The Banker’s Wife

51RKYsNg1yL._AC_US218_.jpgIt’s not often you can read a thriller with almost more dead bodies than pages, and still have a happy ending, but Cristina Alger’s The Banker’s Wife delivers with a fast-paced mystery thriller loaded with international espionage and financial deceit.

The obscenely wealthy hiding money in Swiss bank accounts seems trite, but this premise expands to politicians and shady Ponzi schemes in Alger’s story.  The chapters alternate between two women, Annabel who is the banker’s wife, and Martina, the dedicated journalist about to give up her investigative career to marry the son of a Presidential hopeful.  Although unknown to each other, both are highly reliable narrators (this is not a “Girl” book), and the two women are on track to disclose the same off-shore banking crime: ““A world of dirty money, hidden away in shadow accounts, and it belongs to some very powerful and dangerous people…”

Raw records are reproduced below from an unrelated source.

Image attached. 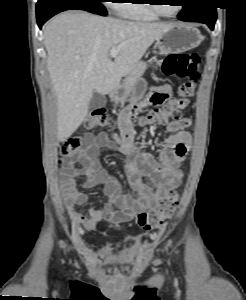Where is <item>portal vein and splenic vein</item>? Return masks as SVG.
<instances>
[{
    "label": "portal vein and splenic vein",
    "instance_id": "1",
    "mask_svg": "<svg viewBox=\"0 0 246 300\" xmlns=\"http://www.w3.org/2000/svg\"><path fill=\"white\" fill-rule=\"evenodd\" d=\"M118 53H119V49H111L110 50V56L112 58H116V56L118 55Z\"/></svg>",
    "mask_w": 246,
    "mask_h": 300
}]
</instances>
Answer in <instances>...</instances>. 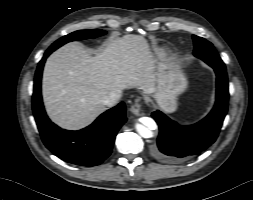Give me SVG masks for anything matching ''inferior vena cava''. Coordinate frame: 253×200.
I'll list each match as a JSON object with an SVG mask.
<instances>
[{"label": "inferior vena cava", "mask_w": 253, "mask_h": 200, "mask_svg": "<svg viewBox=\"0 0 253 200\" xmlns=\"http://www.w3.org/2000/svg\"><path fill=\"white\" fill-rule=\"evenodd\" d=\"M121 96H122L121 91L112 92L103 99V103L109 107L114 106L119 102Z\"/></svg>", "instance_id": "602c4592"}]
</instances>
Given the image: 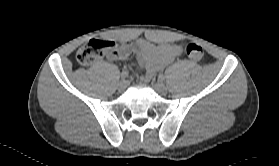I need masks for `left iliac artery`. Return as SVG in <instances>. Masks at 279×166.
I'll return each instance as SVG.
<instances>
[{
  "label": "left iliac artery",
  "instance_id": "obj_1",
  "mask_svg": "<svg viewBox=\"0 0 279 166\" xmlns=\"http://www.w3.org/2000/svg\"><path fill=\"white\" fill-rule=\"evenodd\" d=\"M159 80H160V81H164V80H165V76H164V75H162V74H161V75H159Z\"/></svg>",
  "mask_w": 279,
  "mask_h": 166
}]
</instances>
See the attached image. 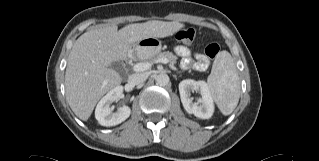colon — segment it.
Instances as JSON below:
<instances>
[{"label":"colon","mask_w":319,"mask_h":161,"mask_svg":"<svg viewBox=\"0 0 319 161\" xmlns=\"http://www.w3.org/2000/svg\"><path fill=\"white\" fill-rule=\"evenodd\" d=\"M196 38V31L193 28H185L179 30L175 39L184 44H192ZM220 51V46L218 42L211 41L204 46V55L208 58H214Z\"/></svg>","instance_id":"1"}]
</instances>
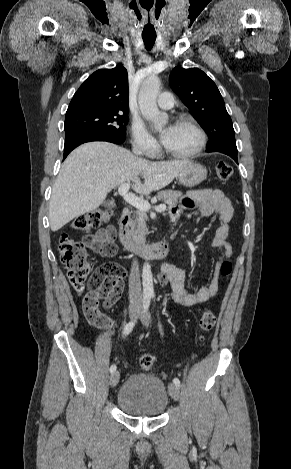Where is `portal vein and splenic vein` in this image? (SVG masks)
<instances>
[{
    "mask_svg": "<svg viewBox=\"0 0 291 469\" xmlns=\"http://www.w3.org/2000/svg\"><path fill=\"white\" fill-rule=\"evenodd\" d=\"M129 188H130V184L129 183H124L122 185L119 186L118 188V192L119 194L123 197V199L130 205L134 206L135 208H137L138 210L140 211H148L151 209V205L143 200V199H140L139 197H137L136 195L134 194H131L129 193ZM154 209L156 211H160V212H163L166 210V205L165 204H160L158 206H155Z\"/></svg>",
    "mask_w": 291,
    "mask_h": 469,
    "instance_id": "1",
    "label": "portal vein and splenic vein"
}]
</instances>
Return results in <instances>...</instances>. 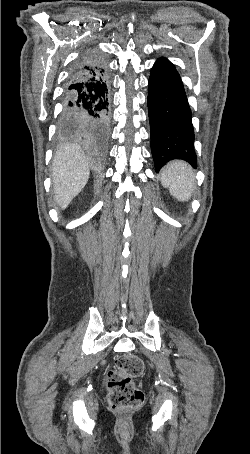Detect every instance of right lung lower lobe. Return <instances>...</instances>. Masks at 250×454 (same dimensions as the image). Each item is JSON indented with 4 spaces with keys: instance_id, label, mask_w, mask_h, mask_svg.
Here are the masks:
<instances>
[{
    "instance_id": "right-lung-lower-lobe-1",
    "label": "right lung lower lobe",
    "mask_w": 250,
    "mask_h": 454,
    "mask_svg": "<svg viewBox=\"0 0 250 454\" xmlns=\"http://www.w3.org/2000/svg\"><path fill=\"white\" fill-rule=\"evenodd\" d=\"M62 126L97 148L109 133V74L104 55L84 51L73 65L63 94Z\"/></svg>"
}]
</instances>
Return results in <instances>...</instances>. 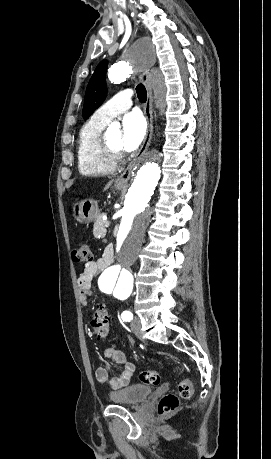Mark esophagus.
<instances>
[{"label": "esophagus", "instance_id": "1", "mask_svg": "<svg viewBox=\"0 0 271 459\" xmlns=\"http://www.w3.org/2000/svg\"><path fill=\"white\" fill-rule=\"evenodd\" d=\"M155 61L151 59V62ZM153 63H151L152 65ZM150 62L149 60H140L139 67L135 66V72L142 71V82L144 83L147 89V100L143 107V113L147 121V131L143 140V143L136 153L133 160L129 163L128 167L124 170V172L115 179V185H127L128 180L130 179L134 168L138 165V163L143 158L144 154L148 150V147L151 143L152 135H153V95H152V87L150 81Z\"/></svg>", "mask_w": 271, "mask_h": 459}]
</instances>
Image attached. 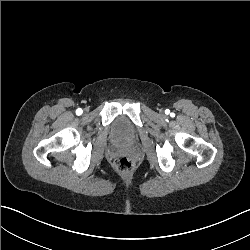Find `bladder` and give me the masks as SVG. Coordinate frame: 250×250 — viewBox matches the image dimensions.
Segmentation results:
<instances>
[{
  "instance_id": "1",
  "label": "bladder",
  "mask_w": 250,
  "mask_h": 250,
  "mask_svg": "<svg viewBox=\"0 0 250 250\" xmlns=\"http://www.w3.org/2000/svg\"><path fill=\"white\" fill-rule=\"evenodd\" d=\"M110 131L121 142H133L137 136V131L124 115H119L112 120Z\"/></svg>"
}]
</instances>
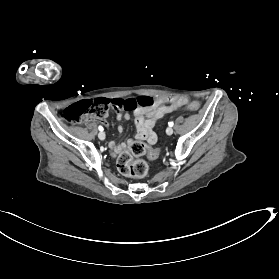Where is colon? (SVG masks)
I'll return each mask as SVG.
<instances>
[{
  "instance_id": "colon-1",
  "label": "colon",
  "mask_w": 279,
  "mask_h": 279,
  "mask_svg": "<svg viewBox=\"0 0 279 279\" xmlns=\"http://www.w3.org/2000/svg\"><path fill=\"white\" fill-rule=\"evenodd\" d=\"M155 99L150 96H138L128 99L96 98L84 100L67 107L62 114L64 120L69 123H80L88 118L103 119L108 115L110 108L134 111L138 108H152ZM186 108L191 111L200 109L197 101L189 102ZM147 154L149 158L156 159L161 155L158 148L147 147L140 141L130 144L128 150L120 154L118 159L119 170L126 176L141 179L148 174L149 166L141 156Z\"/></svg>"
}]
</instances>
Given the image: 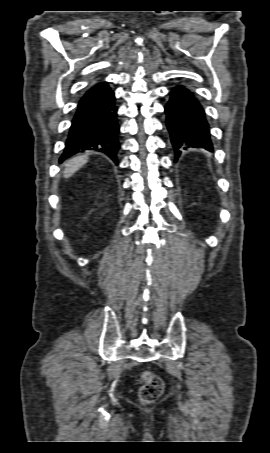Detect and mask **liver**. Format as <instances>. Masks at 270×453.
Here are the masks:
<instances>
[{
	"label": "liver",
	"instance_id": "liver-1",
	"mask_svg": "<svg viewBox=\"0 0 270 453\" xmlns=\"http://www.w3.org/2000/svg\"><path fill=\"white\" fill-rule=\"evenodd\" d=\"M88 155H80L71 158L65 164L64 178L71 177L77 172L84 164L88 162Z\"/></svg>",
	"mask_w": 270,
	"mask_h": 453
}]
</instances>
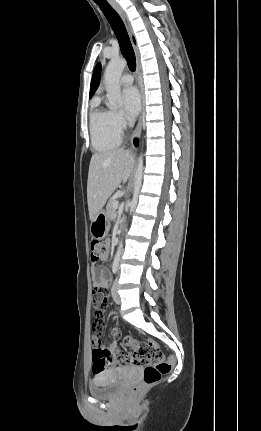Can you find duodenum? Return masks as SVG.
Masks as SVG:
<instances>
[{"mask_svg":"<svg viewBox=\"0 0 261 431\" xmlns=\"http://www.w3.org/2000/svg\"><path fill=\"white\" fill-rule=\"evenodd\" d=\"M122 227L119 229V231H118V234H121L122 233Z\"/></svg>","mask_w":261,"mask_h":431,"instance_id":"duodenum-1","label":"duodenum"}]
</instances>
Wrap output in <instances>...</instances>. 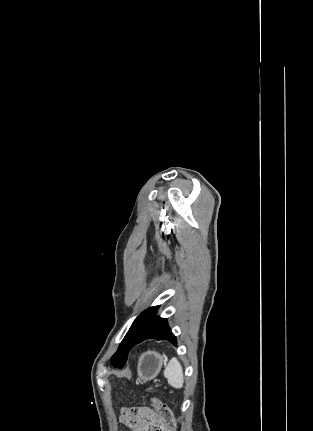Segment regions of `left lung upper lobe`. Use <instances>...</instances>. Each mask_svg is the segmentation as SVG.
<instances>
[{
	"instance_id": "left-lung-upper-lobe-1",
	"label": "left lung upper lobe",
	"mask_w": 313,
	"mask_h": 431,
	"mask_svg": "<svg viewBox=\"0 0 313 431\" xmlns=\"http://www.w3.org/2000/svg\"><path fill=\"white\" fill-rule=\"evenodd\" d=\"M159 306L151 307L141 313L131 325L129 331L121 342L117 352L111 357V363L115 367H122L132 348V343L146 325V323L157 313Z\"/></svg>"
}]
</instances>
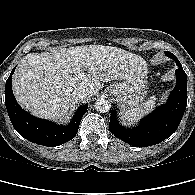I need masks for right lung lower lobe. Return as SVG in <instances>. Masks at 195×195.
<instances>
[{"mask_svg": "<svg viewBox=\"0 0 195 195\" xmlns=\"http://www.w3.org/2000/svg\"><path fill=\"white\" fill-rule=\"evenodd\" d=\"M14 70L15 67L6 81L5 103L9 118L15 130L27 140L48 147L59 146L74 138L88 105L80 106L72 121L66 126L57 125L51 121L34 117L19 106L13 95L11 77Z\"/></svg>", "mask_w": 195, "mask_h": 195, "instance_id": "98d812e1", "label": "right lung lower lobe"}]
</instances>
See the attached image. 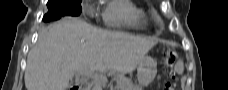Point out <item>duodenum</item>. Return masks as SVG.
I'll return each mask as SVG.
<instances>
[{
	"label": "duodenum",
	"instance_id": "obj_1",
	"mask_svg": "<svg viewBox=\"0 0 228 90\" xmlns=\"http://www.w3.org/2000/svg\"><path fill=\"white\" fill-rule=\"evenodd\" d=\"M70 90H81L79 86H73L70 88Z\"/></svg>",
	"mask_w": 228,
	"mask_h": 90
}]
</instances>
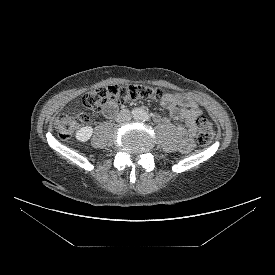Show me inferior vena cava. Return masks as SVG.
<instances>
[{
    "label": "inferior vena cava",
    "mask_w": 275,
    "mask_h": 275,
    "mask_svg": "<svg viewBox=\"0 0 275 275\" xmlns=\"http://www.w3.org/2000/svg\"><path fill=\"white\" fill-rule=\"evenodd\" d=\"M131 119V114L129 110L123 109L116 117V122L121 123L125 121H129Z\"/></svg>",
    "instance_id": "1"
}]
</instances>
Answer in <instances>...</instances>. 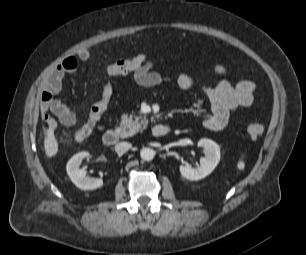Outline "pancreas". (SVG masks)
Segmentation results:
<instances>
[{
	"label": "pancreas",
	"instance_id": "1",
	"mask_svg": "<svg viewBox=\"0 0 306 255\" xmlns=\"http://www.w3.org/2000/svg\"><path fill=\"white\" fill-rule=\"evenodd\" d=\"M146 116L123 115L119 125L121 138H127L146 128Z\"/></svg>",
	"mask_w": 306,
	"mask_h": 255
}]
</instances>
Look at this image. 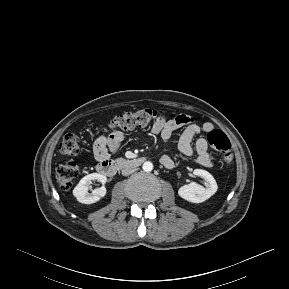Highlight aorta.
<instances>
[{
    "label": "aorta",
    "instance_id": "762f6f07",
    "mask_svg": "<svg viewBox=\"0 0 289 289\" xmlns=\"http://www.w3.org/2000/svg\"><path fill=\"white\" fill-rule=\"evenodd\" d=\"M142 169L145 172H151L153 170V164L149 161L143 163Z\"/></svg>",
    "mask_w": 289,
    "mask_h": 289
}]
</instances>
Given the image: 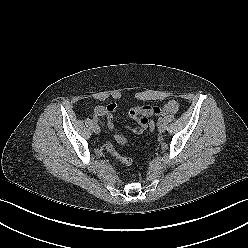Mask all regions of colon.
Wrapping results in <instances>:
<instances>
[{
	"label": "colon",
	"mask_w": 248,
	"mask_h": 248,
	"mask_svg": "<svg viewBox=\"0 0 248 248\" xmlns=\"http://www.w3.org/2000/svg\"><path fill=\"white\" fill-rule=\"evenodd\" d=\"M155 127H156L155 121L149 120L148 129L150 131H153ZM115 140L119 145H124L127 142L126 138L122 135H116ZM106 149L115 159H117L122 164L127 165V166L132 164V159L128 156H123L119 154L111 143H107Z\"/></svg>",
	"instance_id": "obj_1"
}]
</instances>
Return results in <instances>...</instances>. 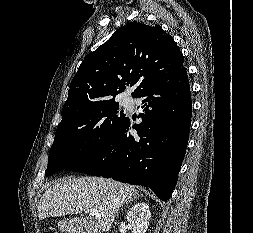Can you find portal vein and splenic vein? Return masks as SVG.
I'll use <instances>...</instances> for the list:
<instances>
[{
	"instance_id": "obj_1",
	"label": "portal vein and splenic vein",
	"mask_w": 253,
	"mask_h": 233,
	"mask_svg": "<svg viewBox=\"0 0 253 233\" xmlns=\"http://www.w3.org/2000/svg\"><path fill=\"white\" fill-rule=\"evenodd\" d=\"M89 211H90V214H91V215H94V216H99V212H98V210H97V209L92 208V209H90Z\"/></svg>"
}]
</instances>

Annabel’s husband Matthew, who works for the Swiss bank which handles lucrative but illegal funds, suddenly dies in a plane crash.  Martina’s mentor, Duncan, who has been working with an inside whistleblower, suddenly dies in his house.  Both women are literally left holding the bag, or in this case, the computers and USB’s containing the incriminating information.  Both are dodging bullets, literally and figuratively, as they try to find trustworthy men (there are not many in this story) who will get the information out via the international news corps, and stop the masterminds controlling the action from escaping justice.

Cited as a “financial thriller,” The Banker’s Wife has the timeliness of political and banking deceit in the news that has become all too familiar.  The story is a page-turner with new developments around the bend of every cliff-hanging narrow road in the Swiss countryside, and the ending takes a satisfying turn. What a great movie this would make.